Solutions Asia

Half- And Full-width Characters In CJK (and normalization)

May 22, 2011


Latin Characters in half-width and full-width

Asia Asia

Katakana in half-width and full-width

アジア アジア

Kanji full-width only

The terms half- and full-width refer to the relative width size of the glyph of characters and is important to CJK languages as most of their characters require full width characters to display due to their complexity. The origin of half width characters goes back to the early days of computing when single byte representation of characters was the norm and Japanese and Korean computer manufacturers displayed very limited ranges of their languages’ characters in low resolution in single byte encodings. In fact some people still refer to half width characters as single byte characters and full width characters as double-byte characters but this should be discouraged as this has not necessarily been true for some time—half width characters may be encoded using multiple bytes and full width characters may be encoded using more than two bytes depending on the encoding scheme.

As exciting as the history of byte encoding is we are not going to cover it here. Suffice it say that size of characters is not something that should be handled by character code mapping but something that belongs in font, style sheets, or other display markup and the only reason this issue is still with us today is that for backwards compatibility reasons, the Unicode Consortium decided to include the half-width/full width character distinction in their mappings. So instead of taking some admittedly significant pain around conversion five or ten years ago, we are going to have to deal with the half- and full-width issue for the foreseeable future. This is surprising considering the outstanding job of rationalization and simplification that the Unicode consortium has managed to pull off in almost all other areas of the extremely complicated subject of CJK character encoding.

What’s the issue?

Why is half- and full-width such an issue? The problem is that having the character width distinction handled in character code mapping means all CJK text needs to be normalized before searching, sorting, filtering, matching, etc. or it will not return the expected results. People searching for a word expect all results to be returned not just those that are in the half-width format that they may have inputted in their search query or vice versa if they inputted their search term in full-width format.
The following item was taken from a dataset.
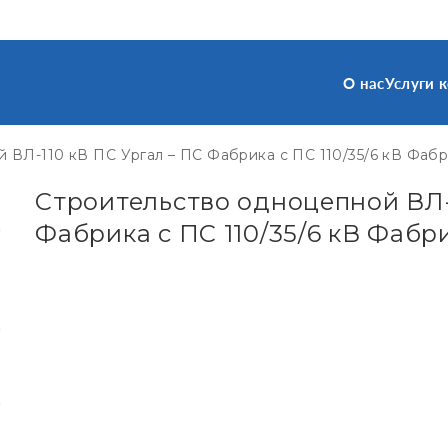
О нас
Услуги 
 ВЛ-110 кВ ПС Ургал – ПС Фабрика с ПС 110/35/6 кВ Фаб
Строительство одноцепной ВЛ-
Фабрика с ПС 110/35/6 кВ Фабр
Chinese, Japanese and Korean

In Chinese, half and full-width are usually referred to as 半角(bànjiǎo) and 全角(quánjiǎo) in mainland China and 半形 ( bànxíng) and 全形 (quánxíng) in Taiwan. In Japanese, these terms are referred to as 半角 (hankaku) and 全角 (zenkaku). In Korean, the terms 반각 (bangak) and 전각 (jeongak) are used.

Half- and full-width distinction is less of an issue for Chinese than Japanese and Korean because it only applies to Latin characters, symbols, and numbers for Chinese. In the case of Japanese and Korean, the distinction also applies to Katakana (Japanese) and Hangul (Korean) characters, in addition to Latin characters, numbers, etc.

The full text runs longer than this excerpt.